My job is to make a password validator with:
No spaces allowed
1 Symbol
2 Digits
Minimum 6 characters
Maximum 10 characters
Just the above restrictions, so far I have done alone the 1, 2, 4, 5 and I can't solve the third requirement about 2 digits. I can only do so with 1 digit so how do I to do it with 2? I think regex doesn't work like C++ and C# in C. Here is my code:
#include <stdio.h>
#include <string.h>
int main(){
char pass[11];
int stop;
printf("Give password:\n");
scanf(" %[^\n]s",pass);
do{
if(strlen(pass)<6){
stop=0;
printf("Too short password.");
}
else if(strlen(pass)>10){
stop=0;
printf("Too long password.");
}
else if(strchr(pass, ' ')){
stop=0;
printf("No spaces.");
}
else if((strchr(pass, '$')==NULL && strchr(pass, '#')==NULL && strchr(pass, '#')==NULL && strchr(pass, '!')==NULL && strchr(pass, '%')==NULL && strchr(pass, '*')==NULL)){
stop=0;
printf("Must give at least one of $, #, #, !, %% or *.");
}
else{
stop=1;
printf("Your password is %s\n", pass);
}
}while(stop=0);
return 0;}
That's not really a regex. What you have there is basically a small program that checks its input for different conditions. So, in the same manner, to make sure you have 2 digits, let's create a function that counts the number of digits. Keep in mind that in ASCII the digits 0 to 9 are in a continuous block (this is very important, as you will see).
int countDigits(char *input) {
int digitCount = 0;
for (int i = 0; i < strlen(input); i++) // for every character
if (input[i] >= '0' && input[i] <= '9') // if it is a digit
digitCount++;
return digitCount;
}
I've written this function this way to introduce show some character manipulation techniques.

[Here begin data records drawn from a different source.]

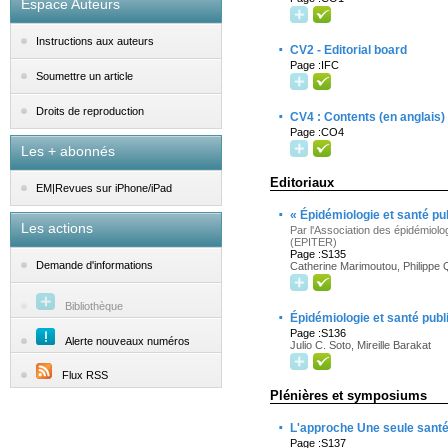
Espace Auteurs
Instructions aux auteurs
·
CV2 - Editorial board
Page :IFC
Soumettre un article
·
Droits de reproduction
CV4 : Contents (en anglais)
Page :CO4
Les + abonnés
Editoriaux
EM|Revues sur iPhone/iPad
·
« Épidémiologie et santé pu
Les actions
Par l'Association des épidémiolo
(EPITER)
Page :S135
Demande d'informations
Catherine Marimoutou, Philippe 
Bibliothèque
·
Épidémiologie et santé publ
Page :S136
Alerte nouveaux numéros
Julio C. Soto, Mireille Barakat
Flux RSS
Plénières et symposiums
·
L'approche Une seule santé
Page :S137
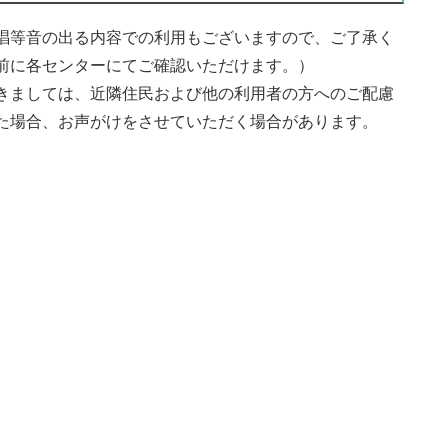
唱等音の出る内容での利用もございますので、ご了承く
前に各センターにてご確認いただけます。）
きましては、近隣住民および他の利用者の方へのご配慮
た場合、お声がけをさせていただく場合があります。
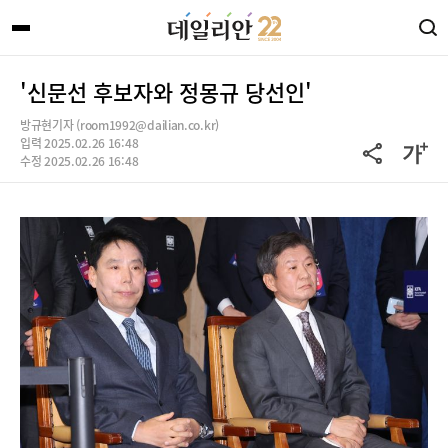
'신문선 후보자와 정몽규 당선인'
방규현기자 (room1992@dailian.co.kr)
입력 2025.02.26 16:48
수정 2025.02.26 16:48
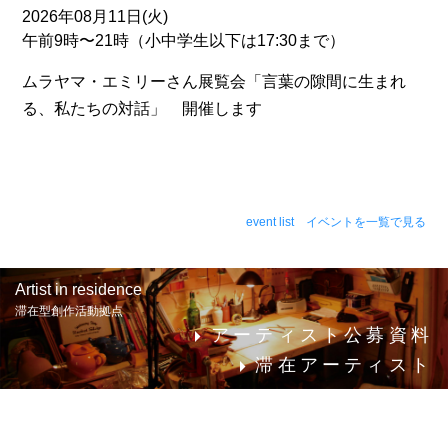
2026年08月11日(火)
午前9時〜21時（小中学生以下は17:30まで）
ムラヤマ・エミリーさん展覧会「言葉の隙間に生まれ
る、私たちの対話」 開催します
event list イベントを一覧で見る
Artist in residence
滞在型創作活動拠点
アーティスト公募資料
滞在アーティスト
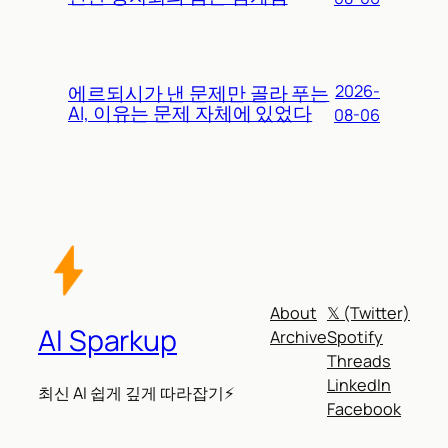
에르되시가 낸 문제만 골라 푸는
2026-
AI, 이유는 문제 자체에 있었다
08-06
About
𝕏 (Twitter)
AI Sparkup
Archive
Spotify
Threads
LinkedIn
최신 AI 쉽게 깊게 따라잡기⚡
Facebook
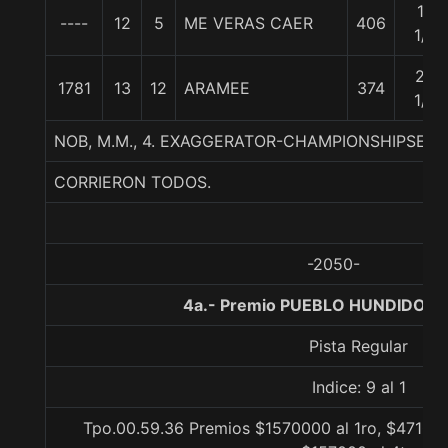
18
----
12
5
ME VERAS CAER
406
1/2
22
1781
13
12
ARAMEE
374
1/2
NOB, M.M., 4. EXAGGERATOR-CHAMPIONSHIPSEA
CORRIERON TODOS.
-2050-
4a.- Premio PUEBLO HUNDIDO, 1
Pista Regular
Indice: 9 al 1
Tpo.00.59.36 Premios $1570000 al 1ro, $471000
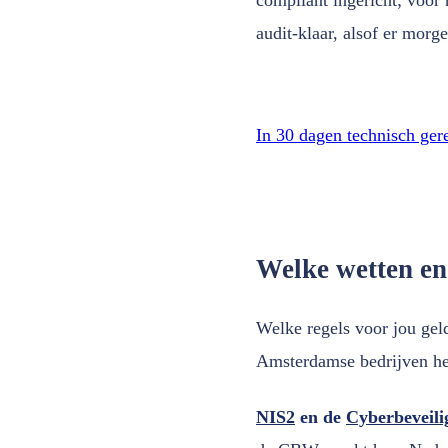
audit-klaar, alsof er morge
In 30 dagen technisch ger
Welke wetten en
Welke regels voor jou geld
Amsterdamse bedrijven he
NIS2
en de
Cyberbeveil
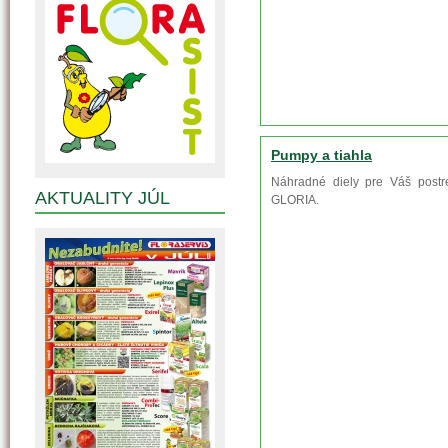
Pumpy a tiahla
Náhradné diely pre Váš postr
AKTUALITY JÚL
GLORIA.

It would have been better if the condition would be:
if (isdigit(input[i]))
for portability reasons. Note that the function isdigit is defined in the ctype.h header. There is still some room for improvement:
int countDigits(char *input) {
int digitCount = 0;
int noOfCharacters = strlen(input); // avoid strlen() being called
// for every iteration
for (int i = 0; i < strlen(input); i++) // for every character
digitCount += isdigit(input[i]);
return digitCount;
}
Now you need just to take this function and check if it returns 2 for the input you've got.
No reason for small-ish buffer. Test #5 cannot have been done properly with pass[11]
// char pass[11];
char pass[100];
Dangerous to use unlimited length input. Change to
scanf(" %99[^\n]",pass);
Count the digits
int cnt = 0;
for (i=0; pass[i]; i++) {
if (pass[i] >= '0' && pass[i] <= '9') cnt++;
}
if (cnt != 2) BadPsss();
RegEx search [^0-9] the input string and replace globally with nothing.
Verify the remaining string to be two characters long.